**TRY IT**.
Search the listing below for the word "Subscribe" and return each line that contains it.

**DATASET EXCERPTS**.
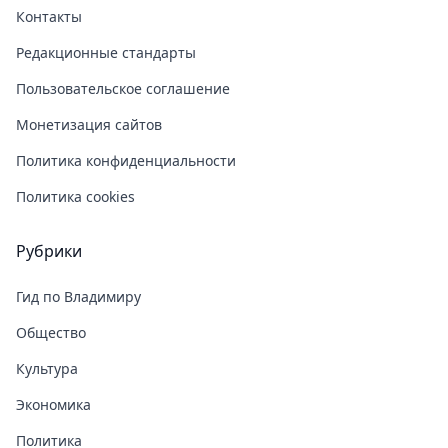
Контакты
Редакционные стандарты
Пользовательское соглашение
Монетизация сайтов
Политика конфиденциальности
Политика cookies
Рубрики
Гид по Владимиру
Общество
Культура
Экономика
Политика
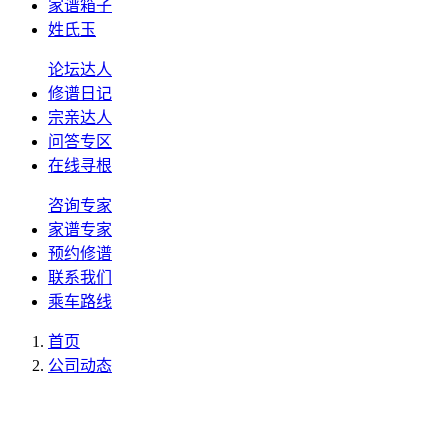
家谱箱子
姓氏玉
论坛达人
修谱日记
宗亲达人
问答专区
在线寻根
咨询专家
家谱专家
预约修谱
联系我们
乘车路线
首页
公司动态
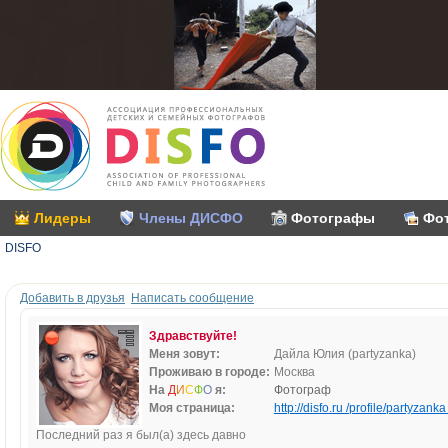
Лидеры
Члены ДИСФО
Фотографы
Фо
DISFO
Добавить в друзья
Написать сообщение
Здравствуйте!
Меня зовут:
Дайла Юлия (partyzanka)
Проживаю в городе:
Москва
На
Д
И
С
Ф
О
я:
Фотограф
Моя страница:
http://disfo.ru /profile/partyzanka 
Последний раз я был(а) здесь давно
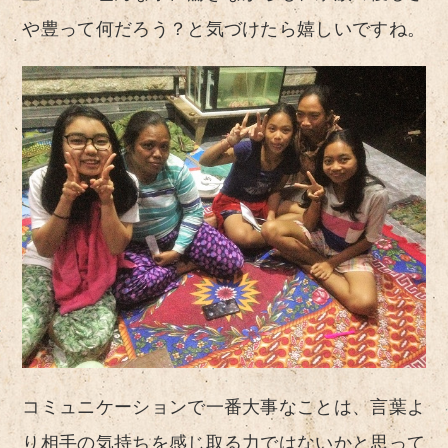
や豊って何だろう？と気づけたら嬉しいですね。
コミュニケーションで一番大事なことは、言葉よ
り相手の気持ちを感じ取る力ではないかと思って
==
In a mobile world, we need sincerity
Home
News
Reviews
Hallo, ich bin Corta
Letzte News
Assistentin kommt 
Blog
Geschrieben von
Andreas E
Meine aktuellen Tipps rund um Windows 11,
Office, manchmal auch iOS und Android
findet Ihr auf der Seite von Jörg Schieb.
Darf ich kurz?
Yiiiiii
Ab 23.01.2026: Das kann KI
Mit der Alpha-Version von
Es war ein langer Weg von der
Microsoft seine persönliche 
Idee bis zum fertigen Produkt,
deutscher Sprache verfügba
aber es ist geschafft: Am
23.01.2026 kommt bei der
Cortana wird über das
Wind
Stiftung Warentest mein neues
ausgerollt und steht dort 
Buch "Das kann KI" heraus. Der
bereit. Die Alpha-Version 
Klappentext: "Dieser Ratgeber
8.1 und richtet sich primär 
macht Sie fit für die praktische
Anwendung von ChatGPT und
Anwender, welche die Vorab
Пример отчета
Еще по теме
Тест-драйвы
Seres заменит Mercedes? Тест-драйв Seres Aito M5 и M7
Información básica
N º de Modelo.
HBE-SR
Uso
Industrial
* * *
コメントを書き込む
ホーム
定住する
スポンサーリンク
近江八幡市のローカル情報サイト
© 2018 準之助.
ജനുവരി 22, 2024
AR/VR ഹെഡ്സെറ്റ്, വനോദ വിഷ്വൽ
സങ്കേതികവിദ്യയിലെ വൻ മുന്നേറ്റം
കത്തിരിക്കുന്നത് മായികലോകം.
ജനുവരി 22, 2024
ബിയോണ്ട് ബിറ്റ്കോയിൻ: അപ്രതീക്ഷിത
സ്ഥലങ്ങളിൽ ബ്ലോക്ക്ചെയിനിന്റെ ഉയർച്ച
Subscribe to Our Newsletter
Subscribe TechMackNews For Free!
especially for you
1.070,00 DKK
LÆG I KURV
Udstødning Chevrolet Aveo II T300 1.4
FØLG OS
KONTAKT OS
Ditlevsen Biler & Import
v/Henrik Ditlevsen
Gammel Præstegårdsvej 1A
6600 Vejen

**RESPONSE AREA**.
Subscribe to Our Newsletter
Subscribe TechMackNews For Free!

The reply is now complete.